■ **What the task requires**:
Filter the data for lines with the word "Matchbox", then copy every line so identified.

■ **Available data**:
⟨
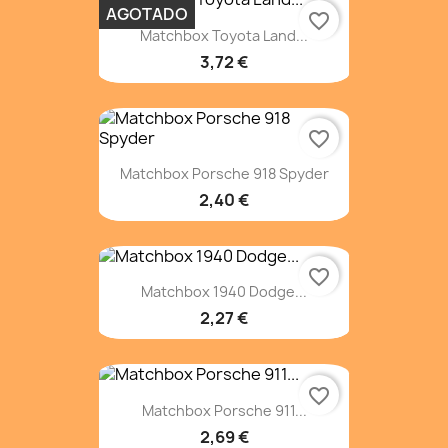
AGOTADO
favorite_border
Matchbox Toyota Land...
3,72 €
favorite_border
Matchbox Porsche 918 Spyder
2,40 €
favorite_border
Matchbox 1940 Dodge...
2,27 €
favorite_border
Matchbox Porsche 911...
2,69 €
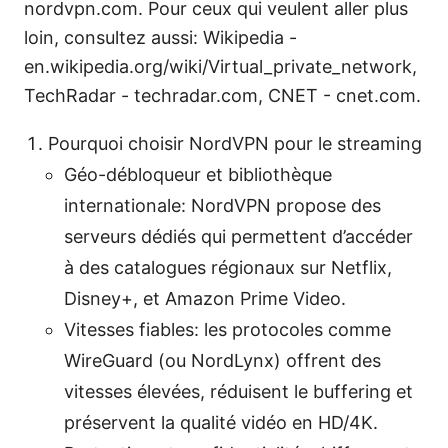
nordvpn.com. Pour ceux qui veulent aller plus
loin, consultez aussi: Wikipedia -
en.wikipedia.org/wiki/Virtual_private_network,
TechRadar - techradar.com, CNET - cnet.com.
Pourquoi choisir NordVPN pour le streaming
Géo-débloqueur et bibliothèque
internationale: NordVPN propose des
serveurs dédiés qui permettent d’accéder
à des catalogues régionaux sur Netflix,
Disney+, et Amazon Prime Video.
Vitesses fiables: les protocoles comme
WireGuard (ou NordLynx) offrent des
vitesses élevées, réduisent le buffering et
préservent la qualité vidéo en HD/4K.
⟩
■ **Exercise response**:
Matchbox Toyota Land...
Matchbox Porsche 918 Spyder
Matchbox 1940 Dodge...
Matchbox Porsche 911...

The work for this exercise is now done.